— Task objective —
What is needed here is an exact transcription of all the entries.

— Input records —
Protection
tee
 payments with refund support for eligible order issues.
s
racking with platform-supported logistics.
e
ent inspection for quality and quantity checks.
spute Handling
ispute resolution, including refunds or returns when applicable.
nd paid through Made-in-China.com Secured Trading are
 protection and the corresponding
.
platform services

— Response —
Protection
tee
 payments with refund support for eligible order issues.
s
racking with platform-supported logistics.
e
ent inspection for quality and quantity checks.
spute Handling
ispute resolution, including refunds or returns when applicable.
nd paid through Made-in-China.com Secured Trading are
 protection and the corresponding
.
platform services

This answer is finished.